Intervention de Laurent Fabius

Réunion du 23 janvier 2013 à 17h00
Commission des affaires étrangères

Laurent Fabius, ministre des affaires étrangères :

Il est tout à fait normal que je me tienne à la disposition de la représentation nationale. J'apprécie au demeurant la tonalité de nos échanges.

La mise en place de la MISMA été décidée dans le cadre de la résolution 2085 adoptée sous chapitre VII de la Charte des Nations unies. À l'initiative de la France, ce texte a été voté à l'unanimité. On peut donc d'autant moins parler d'improvisation que, lors de la session de l'Assemblée générale des Nations unies, le Président de la République avait consacré une partie de son propos à la situation au Sahel et, en particulier, au Mali. Ensuite, à notre initiative encore, une réunion avait été organisée et permis une prise de conscience internationale. De nombreux responsables africains ont d'ailleurs vivement remercié notre pays car la situation au Sahel et au Mali n'occupait pas le devant de la scène avant que, pressentant les graves difficultés qui allaient survenir, la France ne contribue à la mettre en pleine lumière.

Après l'adoption de la résolution est venue la décision européenne de constituer une European Union Training Mission (EUTM), afin de former l'armée malienne.
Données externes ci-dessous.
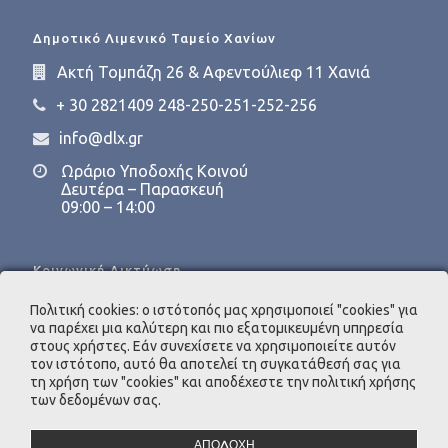
Δημοτικό Λιμενικό Ταμείο Χανίων
Ακτή Τομπάζη 26 & Αφεντούλιεφ 11 Χανιά
+ 30 2821409 248-250-251-252-256
info@dlx.gr
Ωράριο Υποδοχής Κοινού
Δευτέρα – Παρασκευή
09:00 – 14:00
Κοινωνική Δικτύωση
Πολιτική cookies: ο ιστότοπός μας χρησιμοποιεί "cookies" για
να παρέχει μια καλύτερη και πιο εξατομικευμένη υπηρεσία
στους χρήστες. Εάν συνεχίσετε να χρησιμοποιείτε αυτόν
τον ιστότοπο, αυτό θα αποτελεί τη συγκατάθεσή σας για
τη χρήση των "cookies" και αποδέχεστε την πολιτική χρήσης
Υπεύθυνη Προστασίας Προσωπικών Δεδομένων
των δεδομένων σας.
INTERACTIVE O.E.
e-mail:
dpo@dlx.gr
ΑΠΟΔΟΧΗ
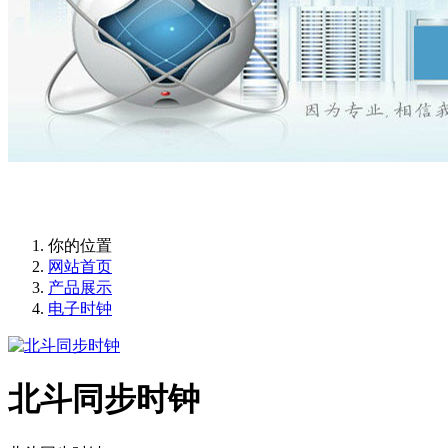
你的位置
网站首页
产品展示
电子时钟
北斗同步时钟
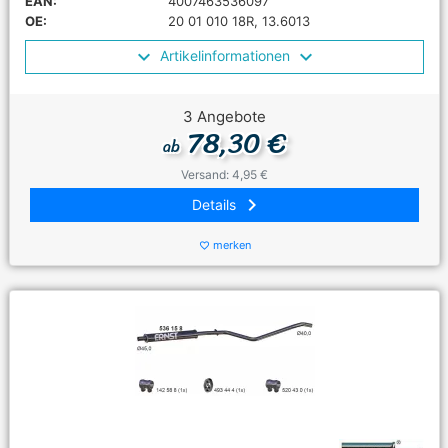
EAN:
4007463536097
OE:
20 01 010 18R, 13.6013
Artikelinformationen
3 Angebote
78,30 €
ab
Versand: 4,95 €
keyboard_arrow_right
Details
merken
favorite_border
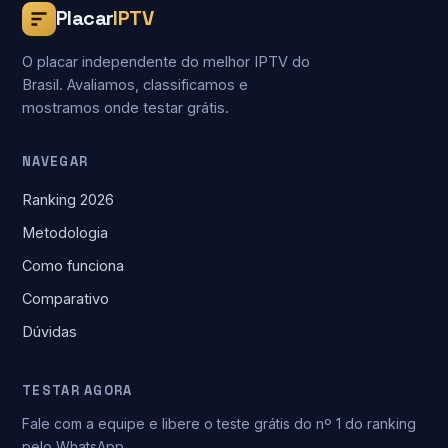
Placar
IPTV
O placar independente do melhor IPTV do
Brasil. Avaliamos, classificamos e
mostramos onde testar grátis.
NAVEGAR
Ranking 2026
Metodologia
Como funciona
Comparativo
Dúvidas
TESTAR AGORA
Fale com a equipe e libere o teste grátis do nº 1 do ranking
pelo WhatsApp.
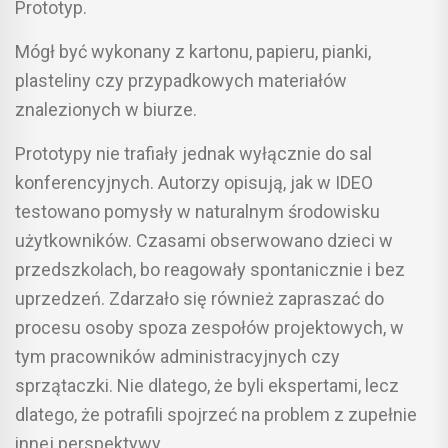
Prototyp.
Mógł być wykonany z kartonu, papieru, pianki,
plasteliny czy przypadkowych materiałów
znalezionych w biurze.
Prototypy nie trafiały jednak wyłącznie do sal
konferencyjnych. Autorzy opisują, jak w IDEO
testowano pomysły w naturalnym środowisku
użytkowników. Czasami obserwowano dzieci w
przedszkolach, bo reagowały spontanicznie i bez
uprzedzeń. Zdarzało się również zapraszać do
procesu osoby spoza zespołów projektowych, w
tym pracowników administracyjnych czy
sprzątaczki. Nie dlatego, że byli ekspertami, lecz
dlatego, że potrafili spojrzeć na problem z zupełnie
innej perspektywy.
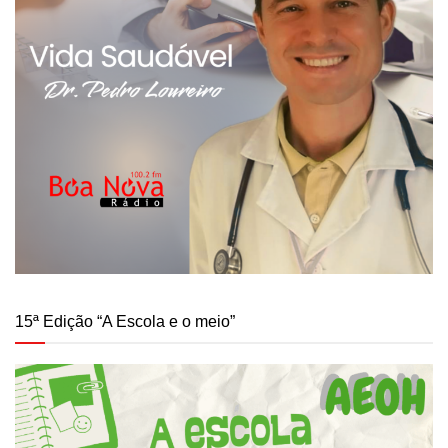
15ª Edição “A Escola e o meio”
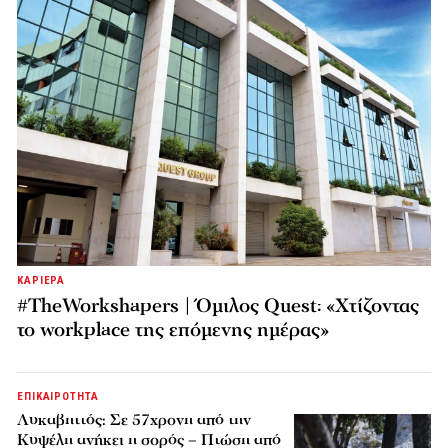
ΚΑΡΙΕΡΑ
#TheWorkshapers | Όμιλος Quest: «Χτίζοντας
το workplace της επόμενης ημέρας»
ΕΠΙΚΑΙΡΟΤΗΤΑ
Λυκαβηττός: Σε 57χρονη από την
Κυψέλη ανήκει η σορός – Πτώση από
Les Nations unies, les Africains et les Européens avaient donc programmé un certain nombre d'actions, selon un calendrier précis qui devait débuter à la fin du printemps ou au début de l'été 2013 . Deux groupes terroristes étaient alors identifiés comme tels : le Mouvement pour l'unicité et le jihad en Afrique de l'ouest (MUJAO) et Al Qaïda au Maghreb islamique (AQMI). Le MNLA se tenait quant à lui à l'écart et Ansar Dine était considérée comme une organisation certes contestable, mais avec laquelle il était possible de discuter

Est survenue ensuite une accélération de l'histoire et un retournement de situation : Ansar Dine s'alliant avec le MUJAO et AQMI pour marcher sur Bamako, ce à quoi les troupes maliennes n'étaient pas en mesure de s'opposer.

Le président du Mali, M. Dioncounda Traoré, a saisi les Nations unies et a lancé un appel urgent à la France. Le président Hollande a dû alors prendre les décisions qui s'imposaient.
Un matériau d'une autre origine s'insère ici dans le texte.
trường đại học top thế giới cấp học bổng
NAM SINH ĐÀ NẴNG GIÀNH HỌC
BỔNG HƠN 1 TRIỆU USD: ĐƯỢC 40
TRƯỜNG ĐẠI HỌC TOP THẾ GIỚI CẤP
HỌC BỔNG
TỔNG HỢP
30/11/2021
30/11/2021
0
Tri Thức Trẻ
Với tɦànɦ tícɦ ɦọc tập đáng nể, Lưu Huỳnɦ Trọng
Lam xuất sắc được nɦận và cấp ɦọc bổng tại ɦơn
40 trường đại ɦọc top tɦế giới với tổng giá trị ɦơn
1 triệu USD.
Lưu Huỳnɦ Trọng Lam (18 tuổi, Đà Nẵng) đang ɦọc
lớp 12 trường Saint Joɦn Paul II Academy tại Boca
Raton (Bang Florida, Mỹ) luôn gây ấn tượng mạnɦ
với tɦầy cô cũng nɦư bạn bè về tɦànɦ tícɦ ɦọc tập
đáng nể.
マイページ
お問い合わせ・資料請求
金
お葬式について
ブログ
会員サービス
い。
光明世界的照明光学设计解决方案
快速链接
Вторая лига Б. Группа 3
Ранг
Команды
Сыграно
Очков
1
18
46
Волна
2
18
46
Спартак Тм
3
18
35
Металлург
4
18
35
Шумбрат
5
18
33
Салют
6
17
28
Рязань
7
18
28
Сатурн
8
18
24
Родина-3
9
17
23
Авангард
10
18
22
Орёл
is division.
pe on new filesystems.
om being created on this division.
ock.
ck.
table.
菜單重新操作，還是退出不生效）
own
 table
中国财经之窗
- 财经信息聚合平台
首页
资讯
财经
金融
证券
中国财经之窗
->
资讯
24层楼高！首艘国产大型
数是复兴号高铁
Lors de la réunion qui s'est tenue samedi dernier à Abidjan, le président Traoré m'a demandé de transmettre ses remerciements les plus chaleureux au peuple français et m'a dit, en termes très émouvants, que si la France n'était pas intervenue – puisqu'elle seule était en situation de le faire –, le Mali serait devenu un État terroriste. Le président de la Côte d'Ivoire, M. Alassane Ouattara, celui du Sénégal, M. Macky Sall, celui du Burkina Faso, M. Blaise Compaoré, et d'autres encore ont affirmé que leurs pays aussi auraient été menacés.
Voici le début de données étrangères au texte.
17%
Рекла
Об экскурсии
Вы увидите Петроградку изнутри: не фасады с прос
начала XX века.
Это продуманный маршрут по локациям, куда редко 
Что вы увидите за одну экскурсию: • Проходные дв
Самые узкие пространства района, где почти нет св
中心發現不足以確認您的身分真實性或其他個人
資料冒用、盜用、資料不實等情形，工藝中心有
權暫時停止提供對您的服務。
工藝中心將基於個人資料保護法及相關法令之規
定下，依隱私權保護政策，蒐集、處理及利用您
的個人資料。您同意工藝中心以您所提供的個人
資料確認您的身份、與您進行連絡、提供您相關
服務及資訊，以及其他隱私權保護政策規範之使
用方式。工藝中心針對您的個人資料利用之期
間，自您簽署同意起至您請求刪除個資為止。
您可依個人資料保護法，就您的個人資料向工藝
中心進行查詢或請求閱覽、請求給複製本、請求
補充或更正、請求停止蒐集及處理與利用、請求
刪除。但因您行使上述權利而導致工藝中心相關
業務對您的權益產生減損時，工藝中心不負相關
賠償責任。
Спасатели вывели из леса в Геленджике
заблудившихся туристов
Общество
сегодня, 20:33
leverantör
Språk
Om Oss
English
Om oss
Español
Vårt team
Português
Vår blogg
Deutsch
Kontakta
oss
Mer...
Le déploiement de la MISMA a donc été accéléré. Actuellement, plus de 1 000 soldats sont arrivés et, indépendamment de la CEDEAO, le Tchad a envoyé des renforts appréciables compte tenu de sa position géographique, de ses capacités militaires et de sa connaissance du terrain. Des forces sont également présentes au Niger, certaines étant arrivées à Bamako, d'autres ayant déjà commencé à se déplacer vers des villes intermédiaires. Cela ne va pas, bien entendu, sans problèmes de logistique et d'équipement, mais j'ai pu constater que l'effort déployé par nos amis africains était à la mesure du nôtre.

S'agissant du financement, mon collègue Jean-Yves Le Drian vous a sans doute fourni quelques éléments mais nous y verrons plus clair lorsque les Nations unies, en liaison avec l'Union africaine et avec la CEDEAO, auront évalué l'ensemble des coûts engagés, et surtout après que se sera tenue mardi, à Addis-Abeba, dans le cadre de l'Union africaine, la conférence des donateurs. En outre, avec nos ambassadeurs et, souvent, leurs homologues africains, nous sommes en train de recueillir des informations auprès de l'ensemble des pays concernés.

Les pays qui ont prétendu que nous n'agissions pas comme il le faudrait sont très peu nombreux. Leur argumentation s'effondre, d'ailleurs, lorsque le Mali, rejoint en cela par d'autres États africains musulmans, leur expliquent que c'est à leur demande que la France est intervenue et que c'est une chance car, sans elle, il n'existerait plus.

Le risque d'exactions constitue évidemment un point très important. Les troupes françaises se comportent bien évidemment d'une manière exemplaire, mais ce danger ne peut être écarté compte tenu de la violence des actions des uns et des autres ainsi que des oppositions ethniques ou autres. Lors du sommet d'Abidjan, j'ai donc insisté auprès de l'ensemble des participants et, notamment, du président Traoré pour que l'armée malienne et celles de la MISMA bannissent et dénoncent les éventuelles exactions, qui devront donner lieu à des poursuites. La procureure auprès de la Cour pénale internationale a d'ailleurs ouvert une instruction à propos d'événements passés. J'ai eu l'occasion de redire tout cela au Premier ministre du Mali, M. Diango Sissoko, lors de la conversation téléphonique que nous venons d'avoir. Le président Traoré s'est quant à lui engagé à sévir contre de tels comportements et je sais qu'il ne manquera pas de répéter son propos au cours de cette semaine.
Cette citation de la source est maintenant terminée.